Even if TELs are successful at achieving their intended goal of restricting government growth, they may do so at the expense of generating other negative effects. It has been claimed, for instance, that TELs might negatively affect the financial stability of the states. A study by Tucker Staley of the University of Central Arkansas found that more restrictive TELs are strongly associated with higher levels of state revenue volatility. At the local level, work by Mathew McCubbins of Duke University and Ellen Moule, then at the University of South Carolina, indicates that the enforcement of property tax limits have induced state and local governments to rely on a system of revenues is generally more income-dependent, such as income taxes, charges, and fees. This means revenues would be subject to even greater fluctuations during the business cycle.

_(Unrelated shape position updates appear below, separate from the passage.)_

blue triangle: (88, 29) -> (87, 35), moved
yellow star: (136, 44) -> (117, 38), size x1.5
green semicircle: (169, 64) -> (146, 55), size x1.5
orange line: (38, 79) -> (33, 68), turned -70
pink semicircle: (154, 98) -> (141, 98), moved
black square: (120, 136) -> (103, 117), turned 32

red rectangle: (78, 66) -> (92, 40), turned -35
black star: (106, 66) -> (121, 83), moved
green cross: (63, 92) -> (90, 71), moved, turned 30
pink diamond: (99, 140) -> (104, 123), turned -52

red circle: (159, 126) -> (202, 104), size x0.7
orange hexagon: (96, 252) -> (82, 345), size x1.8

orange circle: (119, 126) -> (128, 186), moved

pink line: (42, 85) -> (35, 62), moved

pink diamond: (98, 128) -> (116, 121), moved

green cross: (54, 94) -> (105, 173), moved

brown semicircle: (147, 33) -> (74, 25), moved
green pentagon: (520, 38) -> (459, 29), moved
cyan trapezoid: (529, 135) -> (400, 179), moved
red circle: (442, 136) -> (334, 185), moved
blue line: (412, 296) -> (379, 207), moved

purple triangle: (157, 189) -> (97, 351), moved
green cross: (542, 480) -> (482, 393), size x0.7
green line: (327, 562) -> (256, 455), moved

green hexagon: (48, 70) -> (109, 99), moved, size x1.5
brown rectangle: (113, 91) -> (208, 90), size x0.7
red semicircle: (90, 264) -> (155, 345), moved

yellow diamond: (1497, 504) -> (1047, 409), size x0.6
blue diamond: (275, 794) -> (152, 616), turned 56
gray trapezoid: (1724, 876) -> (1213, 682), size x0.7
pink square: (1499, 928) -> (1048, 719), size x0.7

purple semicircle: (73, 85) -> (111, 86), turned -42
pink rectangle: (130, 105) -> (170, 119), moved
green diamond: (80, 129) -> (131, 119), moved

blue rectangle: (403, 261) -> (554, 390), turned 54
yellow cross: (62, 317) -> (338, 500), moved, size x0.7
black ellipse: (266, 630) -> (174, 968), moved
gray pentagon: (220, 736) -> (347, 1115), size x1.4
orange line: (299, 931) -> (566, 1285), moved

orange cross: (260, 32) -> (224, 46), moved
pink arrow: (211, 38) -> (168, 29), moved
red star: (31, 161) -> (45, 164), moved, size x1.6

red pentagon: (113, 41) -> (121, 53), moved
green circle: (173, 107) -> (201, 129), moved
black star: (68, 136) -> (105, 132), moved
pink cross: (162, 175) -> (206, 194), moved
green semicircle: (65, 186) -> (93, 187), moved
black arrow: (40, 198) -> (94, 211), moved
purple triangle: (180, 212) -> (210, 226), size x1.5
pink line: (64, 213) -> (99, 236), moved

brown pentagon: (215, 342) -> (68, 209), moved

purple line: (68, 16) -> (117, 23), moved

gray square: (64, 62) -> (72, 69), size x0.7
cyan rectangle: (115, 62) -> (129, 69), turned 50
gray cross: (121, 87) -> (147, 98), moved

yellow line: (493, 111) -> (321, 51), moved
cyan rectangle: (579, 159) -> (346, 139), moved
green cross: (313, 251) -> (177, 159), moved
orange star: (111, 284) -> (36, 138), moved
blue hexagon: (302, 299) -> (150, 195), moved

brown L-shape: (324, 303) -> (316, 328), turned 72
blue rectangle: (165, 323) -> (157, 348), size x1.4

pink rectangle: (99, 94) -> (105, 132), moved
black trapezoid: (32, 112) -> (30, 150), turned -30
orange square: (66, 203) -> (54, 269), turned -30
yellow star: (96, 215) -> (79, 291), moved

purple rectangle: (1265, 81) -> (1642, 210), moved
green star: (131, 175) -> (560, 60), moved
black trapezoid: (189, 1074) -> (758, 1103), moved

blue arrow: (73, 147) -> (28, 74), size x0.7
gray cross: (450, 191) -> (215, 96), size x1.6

TELs may also affect the quality of services provided by governments. The relationship between TELs, particularly limitations imposed on property tax growth and school quality, has received a lot of attention in the literature. A few studies have found that reduced funding as a result of TELs negatively affects student achievement in public K-12 schools. The work of Thomas Downes of Tufts University and David Figlio of Northwestern University suggests that TELs "lead to reductions in student outcomes that are far larger than might be expected given the changes in spending." Possible explanations for this result include disproportionate cuts in instructional rather than administrative expenditures, higher student-teacher ratios, and a shift especially of the more talented students to private schools. Matt Davis, Andrea Vedder, and Joe Stone of the University of Oregon claim that, in fact, the lower levels of education funding could have been compensated with school-finance equalization and other alternative revenues. They argue, however, that TELs may still have a negative impact on student achievement if these constraints make school funding more unpredictable and volatile, as suggested earlier.

The use of tax and expenditure limitations has spread since first implemented almost 40 years ago; however, the effectiveness of TELs in fulfilling their objectives is still in question. Recent research has led to inconclusive and, at times, contradictory results. Due to the heterogeneity and complexity of TELs, significant methodological challenges remain in answering the question of the effectiveness of these fiscal rules.